Como dissemos posts atrás, estamos vendo por aqui uma série dinamarquesa que recomendamos com entusiasmo, Borgen, à disposição no Netflix. Exibida dez anos atrás, com três temporadas de dez capítulos de 1h, concentra suas atenções nas atribulações de uma recém-empossada Primeira-Ministra. Os núcleos estão na sede do governo, na família da protagonista e na cobertura diária da imprensa.
Ontem, no início de sua terceira temporada, conversávamos sobre a austeridade que observamos entre os homens públicos dinamarqueses. Sendo uma nação notoriamente rica, com invejáveis índices de desenvolvimento humano e questões sociais consideravelmente menos graves até mesmo em relação a alguns vizinhos europeus, os mais desavisados poderiam imaginar seus políticos em um permanente fausto – banhando-se com leite de cabra, degustando iguarias sem paralelo e habitando casarões invejáveis, estes com alguns carros mui atraentes em suas garagens.
Não, não, não… nada é assim.
Como entre suecos e noruegueses, de quem são próximos histórica e culturalmente, bem como entre outros países próximos geograficamente, o luxo não é uma marca da casta política. Há uma exigência implícita – e, se necessário, explícita – quanto à discrição e parcimônia, e os salários estão longe de ser um fortíssimo atrativo para a vida pública. Sinais de riqueza ou de enriquecimento seriam, antes de tudo, uma cafonice.

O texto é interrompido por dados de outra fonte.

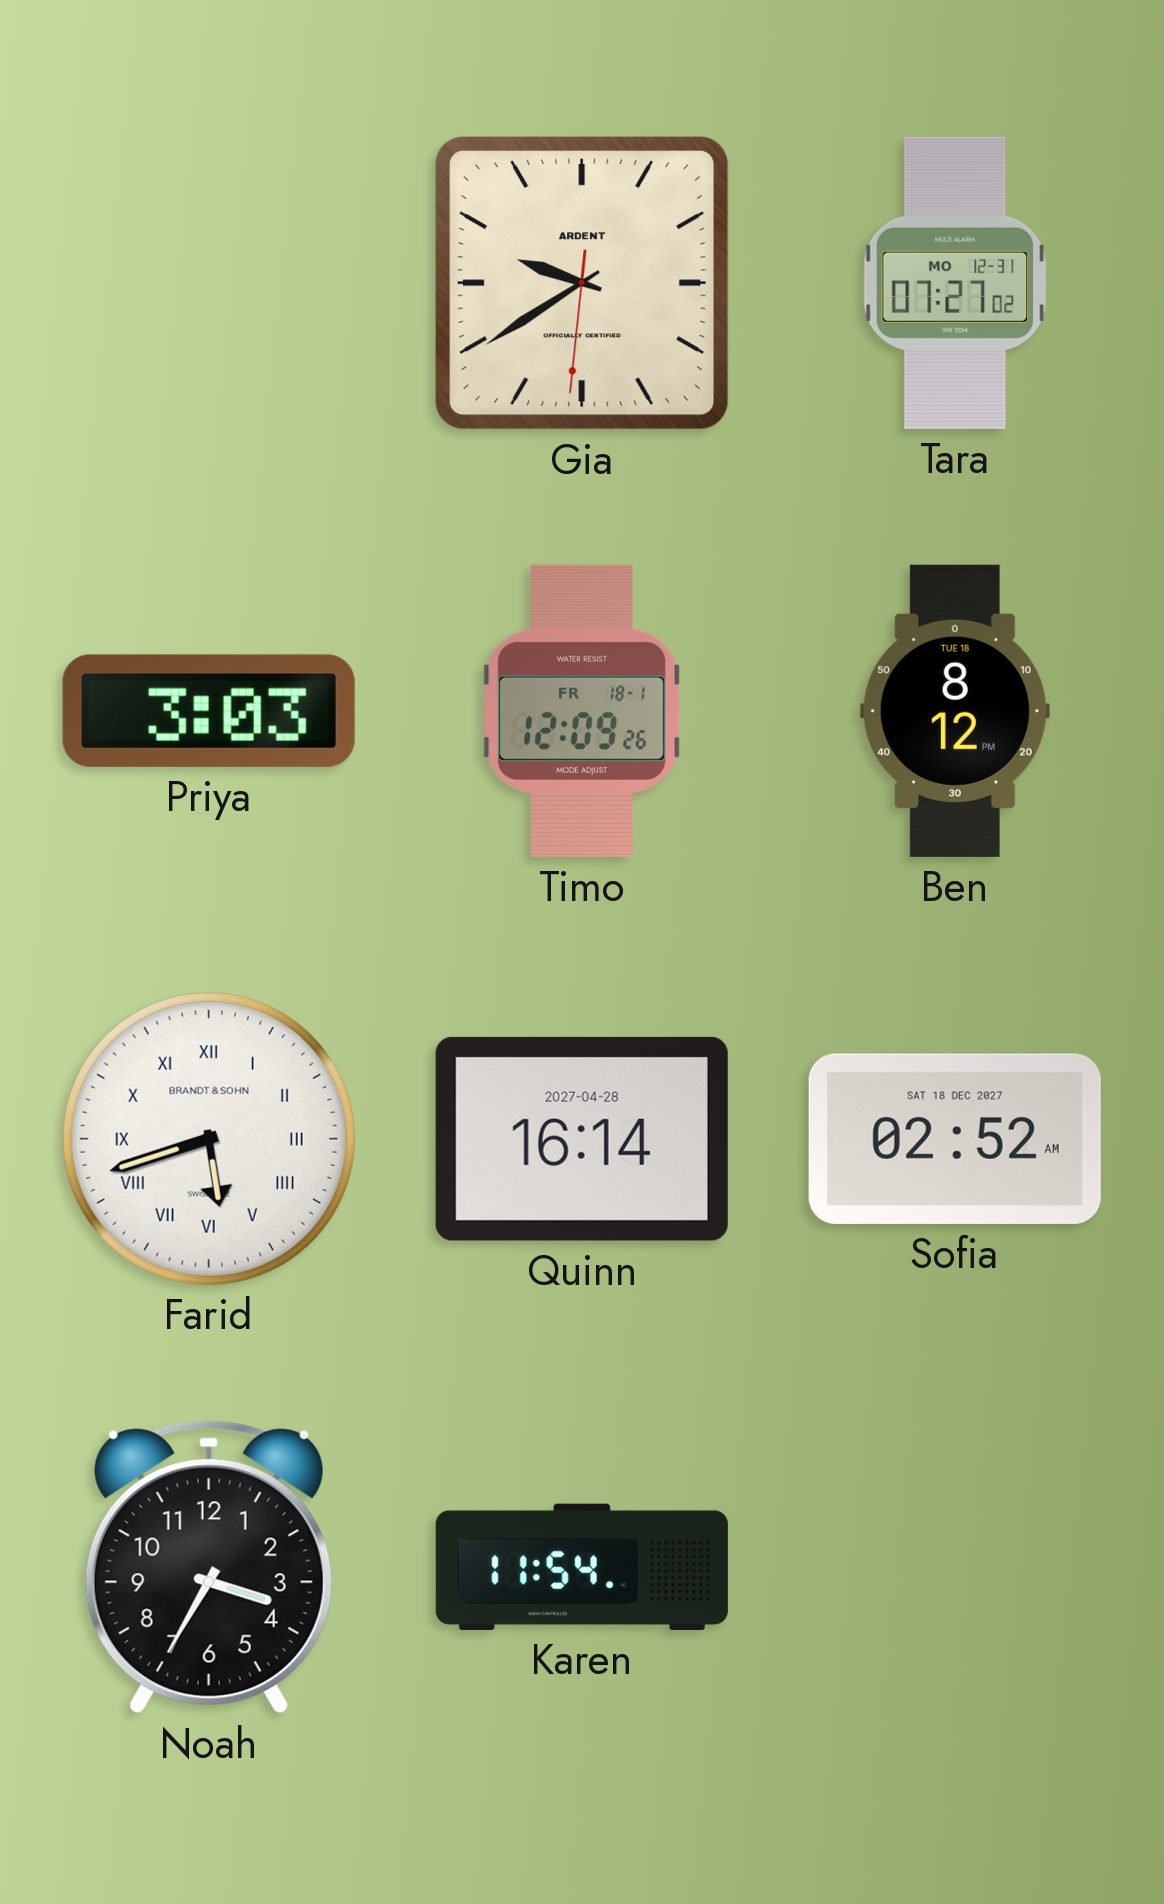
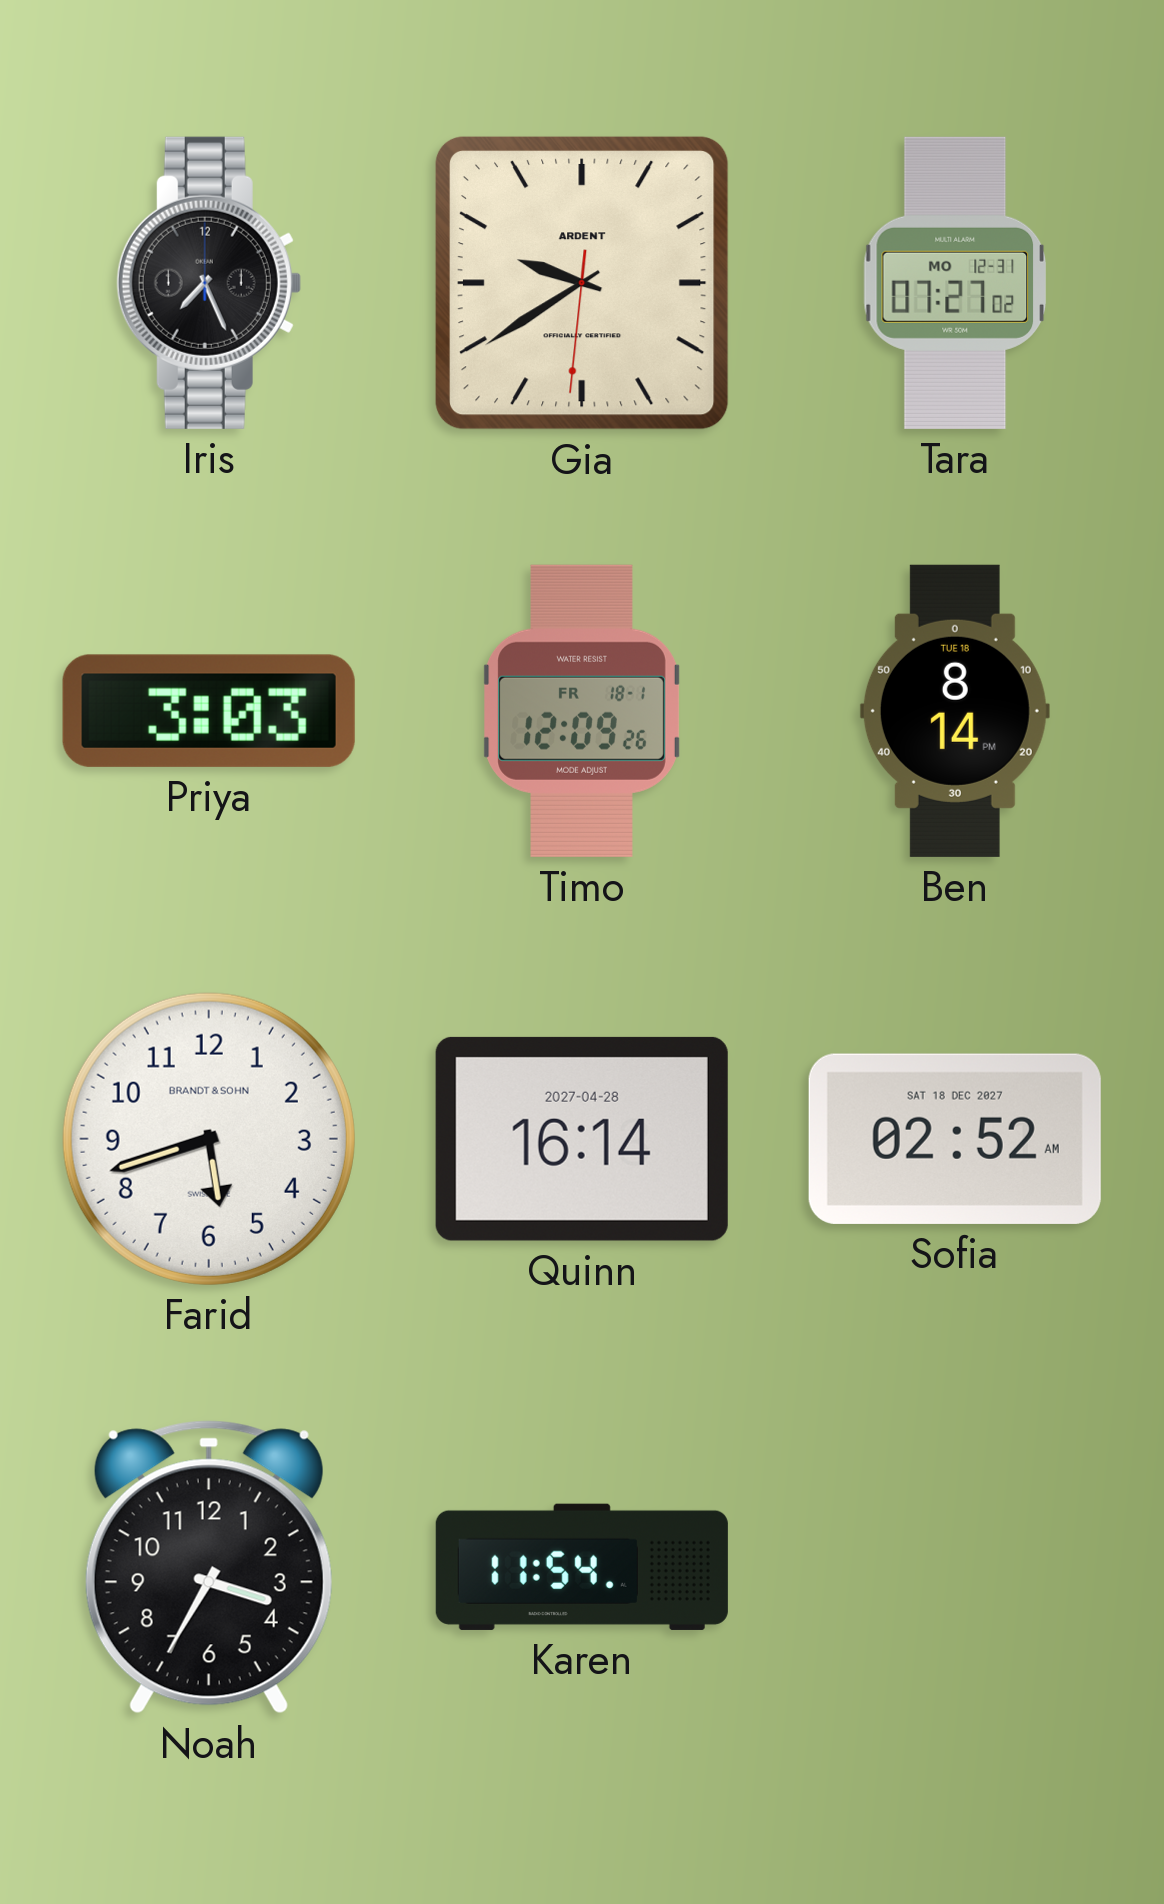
Iris: none -> 7:26
Ben: 8:12 -> 8:14
Farid numerals: Roman -> Arabic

Já no primeiro capítulo da primeira temporada, a futura Primeira-Ministra (então uma parlamentar do Partido Moderado) surge aos nossos olhos pedalando rumo ao trabalho – e isto não é sequer notícia. É possível vislumbrar qualquer um de nossos deputados federais ou senadores fazendo tal coisa em Brasília? Claramente, no cenário público dinamarquês (e, sem pesquisas de apoio, ouso dizer que países distintos como a França e a Inglaterra não fogem deste script), seria de péssimo gosto que um político, ainda que milionário na vida privada, exibisse poderio financeiro, fosse com o que fosse. Postura é mensagem.

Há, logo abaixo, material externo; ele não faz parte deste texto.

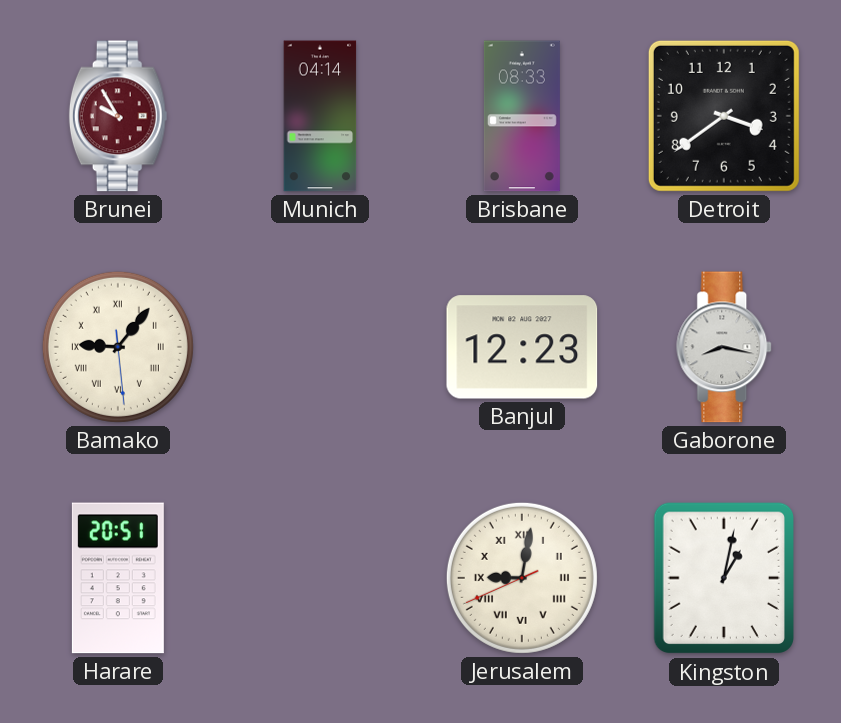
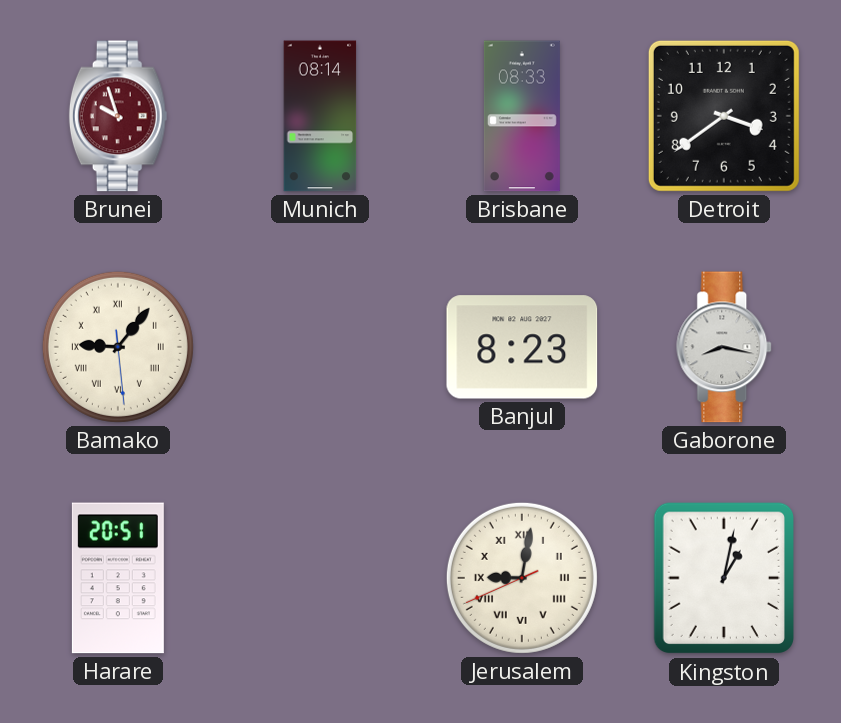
Brunei: 9:55 -> 9:57
Munich: 04:14 -> 08:14
Banjul: 12:23 -> 8:23
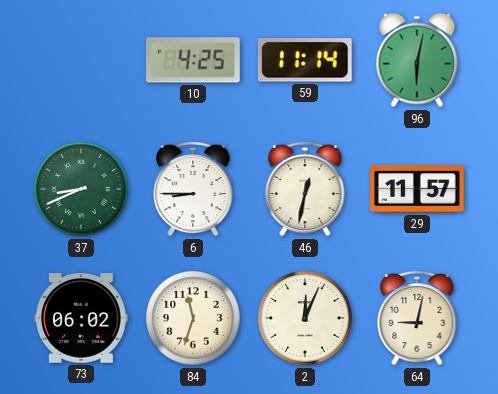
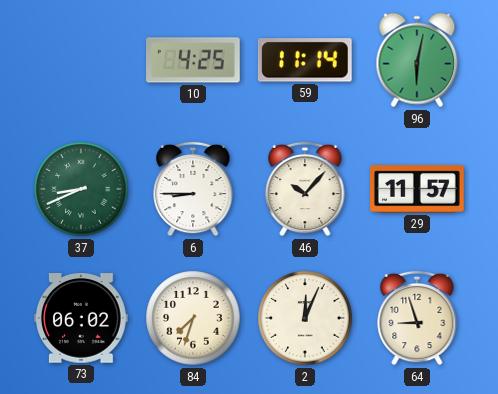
46: 12:32 -> 10:07
84: 11:33 -> 7:33
64: 9:02 -> 8:57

Tudo isso só nos envergonha como nação, visto que aqui o mais reles vereador estufa o peito para cacarejar alto sempre que possível, e as benesses acompanham nossos políticos para bem depois de seu afastamento do cargo. Não temos, para dar um entre dezenas de exemplos, um ex-presidente fazendo pouco caso de seus trinta e poucos mil reais de salário? Ex-presidentes, ex-senadores e ex-deputados, todos estes pesarão até o fim de suas vidas nos teus, nos meus, nos nossos ombros.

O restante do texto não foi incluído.